Thursday, November 18, 2010

BI with Pentaho Part-II

In this post I’ll write about my experiments with ETL transformations in Kettle. As for the POC, I needed to load Flat files, XML Files and then Staging to Fact load as well. I’ll start with basics about Kettle UI and then discuss how I achieved the above mentioned ETL.

So when you open Spoon you get a nice Tip dialog box, which Can sometimes give you a good tip, but not always. Usually Its the regular stuff, which you yourself can figure out.

image

Next screen is the Welcome screen, which has links to all the documentation, Samples and Kettle related blogs. Main screen is divided into two parts, a Navigator and the Workspace. Navigator is provided with two separate tabs, Design and View. Design lists down all the transformations and View displays the transformation you are currently working with.

Different Transformations

Kettle provide loads of Transformations for your day-to-day ETL needs. All the Transformations have been divided into various categories depending upon theirs usage. Although I don’t find it useful as it an be real pain in the neck for some unusual transformations like for Dimension lookup is in Data Warehouse, instead of Lookup. Maybe this dislike is because of my Informatica mindset.

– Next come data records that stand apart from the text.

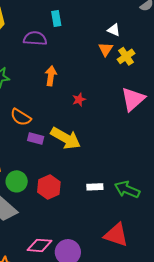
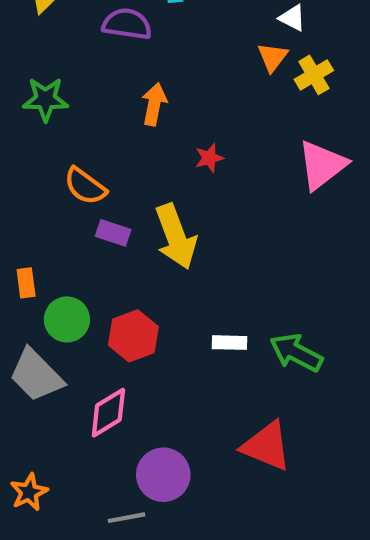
yellow arrow: (66, 138) -> (176, 237), turned 36
pink diamond: (40, 245) -> (108, 413), moved, turned -40

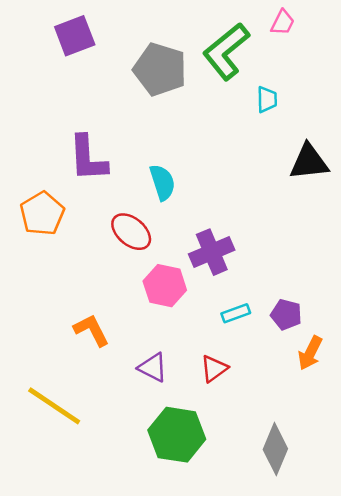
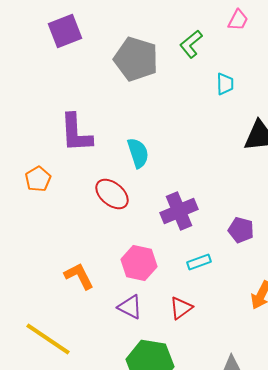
green L-shape: (226, 51) -> (191, 44), size x0.6
orange pentagon: (42, 214) -> (38, 179), size x0.7
pink hexagon: (165, 286) -> (139, 263), moved
purple pentagon: (286, 315) -> (241, 230), moved

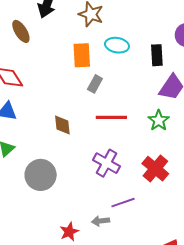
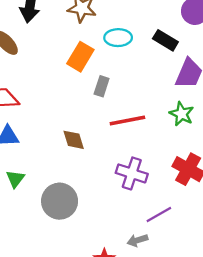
orange rectangle: (82, 55) -> (80, 57), turned 45
black rectangle: (157, 55) -> (165, 40), turned -45

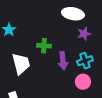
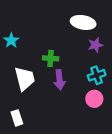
purple arrow: (63, 61) -> (60, 80), moved

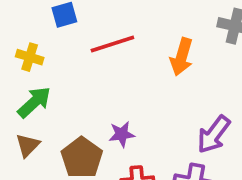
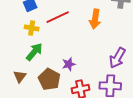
yellow cross: (30, 57) -> (32, 28), moved
green arrow: (34, 102) -> (34, 52), moved

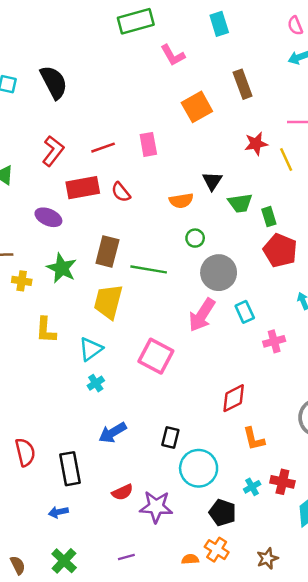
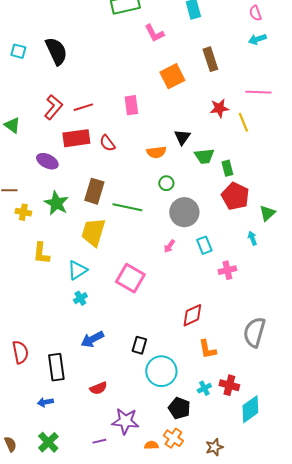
red line: (103, 148) -> (83, 107), moved
pink arrow: (202, 315) -> (169, 246), size x0.5
purple star: (156, 507) -> (125, 421), moved

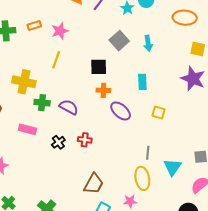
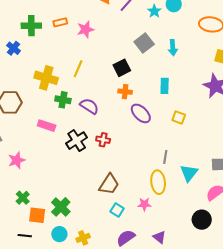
yellow line: (56, 60) -> (78, 69), moved
black square: (99, 67) -> (122, 68), turned -30
black cross: (58, 142) -> (77, 141), size x1.5

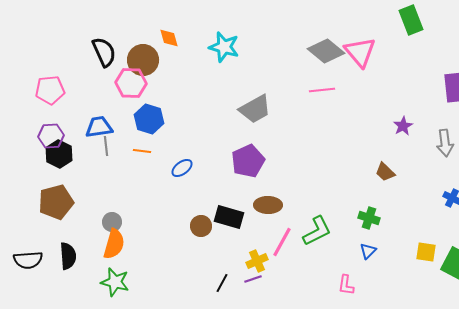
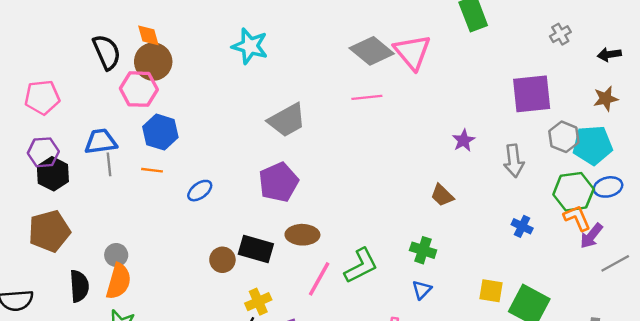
orange diamond: (169, 38) -> (148, 35), moved
black semicircle: (68, 256) -> (79, 286), moved
yellow cross: (257, 261) -> (258, 302), moved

Another issue with Kettle is that there is no standard documentation for transformations, although I shouldn’t expect this from an Open Source Tool, maybe that’s how Pentaho earns their Dollars, by providing Support and Training for these transformations.

List of Kettle Transformations

I created a list of Kettle transformations while doing research for my project, which I think might help others, who are in a similar need.

Input Transformations

S No. Transformation Usage
1

Access Input

To get data from Access Database files.

2

CSV File Input

To read delimited data from CSV files.

3

Data Grid

To Insert Constant Data to flow e.g.
You want to populate a Dimension table with Static master data

4

De-serialize from file

To read data from a Cube file, usually created
by Kettle with the "Serialize to file" Output transformation.

5

ESRI Shapefile Reader

This is a custom plugin developed to read Shape files created via ESRI, which is used to distribute geographical information via shape files

6

Excel Input

Get data from Excel Files. It’s a useful and capable transformation to read complex excel a well. I found it better than Informatica Excel reader transformation.

7

Fixed file input

This is another variant of CSV file where data file has fixed size.

8

Get data from XML

Really useful transformation. This transformation lets you get data form an XML file, depending upon the level or Xpath Node you select. You can read multiple files with Regular Expression support.

9

Get System Info

Another Useful transformation which lets you get system info (Memory), Software versions, Date related manipulations First Day, last day of Week etc.

10

Mondrian Input

To get data from Mondrian Cube

11

OLAP Input

Another plugin to read OLAP data.

12

Property Input

To read key-value pair type of data.

13

RSS Input

Really unique transformation. This transformation lets you get data form RSS Feeds. You can specify the time frame as well, from which you want your Feeds to be refreshed.

14

Salesforce Input

Its similar to what other ETL tools have provided so as to work with Salesforce data. You just need to provide the SF link, credentials and the Module, with which you want to fetch the data.

15

SAP Input

Similar to Salesforce transformation, but it needs extra configuration. You may need to download few extra jars from pentaho SVN.

16

Table input

Simplest and Most useful Input Transformation.

17

Text file input

To get data from fixed data field files. You can add multiple files or just give the regular expression for File name.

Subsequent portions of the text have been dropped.